Lab: DataStage with database connections¶
DataStage Flow Designer enables users to create, edit, load, and run DataStage jobs which can be used to perform integration of data from various sources in order to glean meaningful and valuable information.
The purpose of this lab is to design a DataStage job to satisfy the following problem statement:
As a data engineer, you have been asked by the Line of Business that you support, to produce a new data file that contains all employees whose total compensation is less than $50,000. The file must also contain the Department Name that the employee works in, and the mean average salary of all employees in that department who earn less than 50,000. In addition, the file must be sorted in descending order, based on the mean average salary amount.

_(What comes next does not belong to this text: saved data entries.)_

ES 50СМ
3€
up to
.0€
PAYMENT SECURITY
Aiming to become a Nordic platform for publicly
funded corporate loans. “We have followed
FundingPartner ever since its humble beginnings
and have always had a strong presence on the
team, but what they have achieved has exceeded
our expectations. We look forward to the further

Finally, the application that will consume this file, expects the full name of the employee to be in one field, formatted as first, middle initial, last).
NOTE: You can use the Peek stage to check intermediate results in the job as demonstrated in Lab 1.
In this lab, you will learn:
- How to create a job in DataStage.
- How to load data from Db2 Warehouse into DataStage.
- How to perform transformations such as modifying tables, joining tables, aggregating table data and sorting table data.
- How to write tabular data from DataStage into a file.
- How to run jobs.
- How to view logs for jobs.
NOTE: You can use the Peek stage to check intermediate results in the job as demonstrated in Lab 1.
This lab is comprised of the following steps:
- Create a Transformation project
- Add database connection
- Create the job
- Compile and run the job
- View output
Before you start¶
Before we start the lab, let's switch to the iis-client VM and launch Firefox.

Click on Classic Launchpad in the Bookmarks tab. The first time you try this out, you might see a certificate error. To get past it, click on Advanced... and then click Accept the Risk and Continue.

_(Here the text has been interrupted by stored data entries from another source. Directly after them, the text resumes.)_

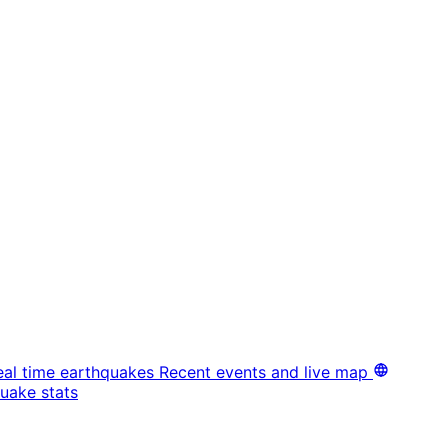
eal time earthquakes
Recent events and live map
uake stats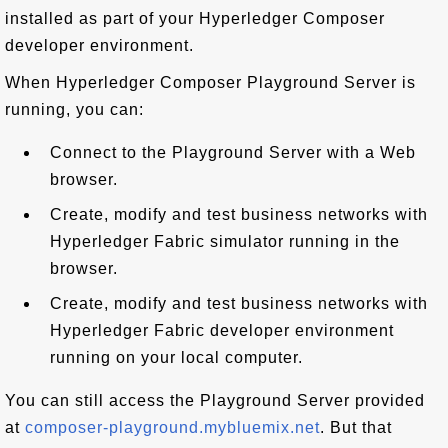
installed as part of your Hyperledger Composer
developer environment.
When Hyperledger Composer Playground Server is
running, you can:
Connect to the Playground Server with a Web
browser.
Create, modify and test business networks with
Hyperledger Fabric simulator running in the
browser.
Create, modify and test business networks with
Hyperledger Fabric developer environment
running on your local computer.
You can still access the Playground Server provided
at
composer-playground.mybluemix.net
. But that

Click on DataStage Flow Designer.

Login with the credentials isadmin/inf0Xerver.

This brings up the DataStage Flow Designer. Click OK.

1. Create a Transformation project¶
- On the IBM DataStage Flow Designer, click on the Projectstab and click+ Create. In the modal that opens up, type in a name for the project and clickCreate.

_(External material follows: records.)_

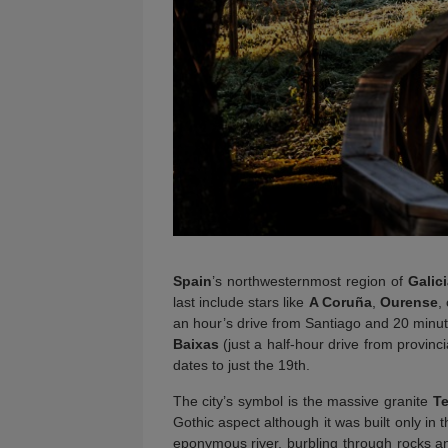
Spain
’s northwesternmost region of
Galic
last include stars like
A Coruña
,
Ourense
,
an hour’s drive from Santiago and 20 minute
Baixas
(just a half-hour drive from provinc
dates to just the 19th.
The city’s symbol is the massive granite
Te
Gothic aspect although it was built only in
eponymous river, burbling through rocks an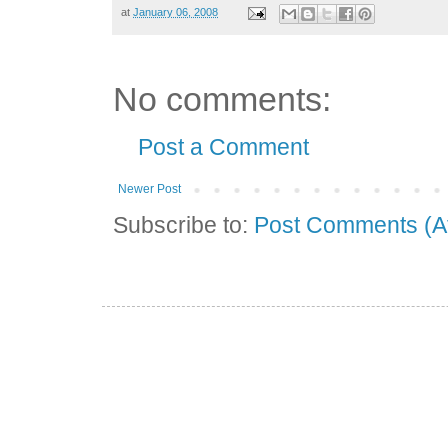
at
January 06, 2008
No comments:
Post a Comment
Newer Post
Subscribe to:
Post Comments (A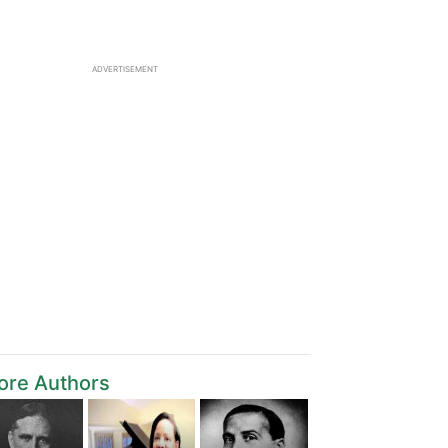
ADVERTISEMENT
ore Authors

The project takes a few minutes to be created and once ready, it will be visible on the Projects tab.

- Click on the tile for your newly created project. In the modal that opens up, verify that the name of your project is provided as the Project Nameand clickOKto switch the project.

2. Add database connection¶
The input tables - EMP (containing employee data) and DEPT (containing department data) - are already loaded in Db2 Warehouse. Let's add a Db2 warehouse instance as a Connection in DataStage.
- Click on the Connectionstab and then click+ Createto add a new connection.

- Provide the following connection details and click OK. ClickSaveon the new modal that pops up.
Name: DB2WH
Connector type: JDBC
URL: jdbc:db2://db2w-kzwbsid.us-east.db2w.cloud.ibm.com:50001/BLUDB:sslConnection=true;
Username: bluadmin
Password: ****************

A tile for the new connection will now be displayed in the Connections tab.

3. Create the job¶
- Click on the Jobstab and then click+ Create. ClickParallel Job.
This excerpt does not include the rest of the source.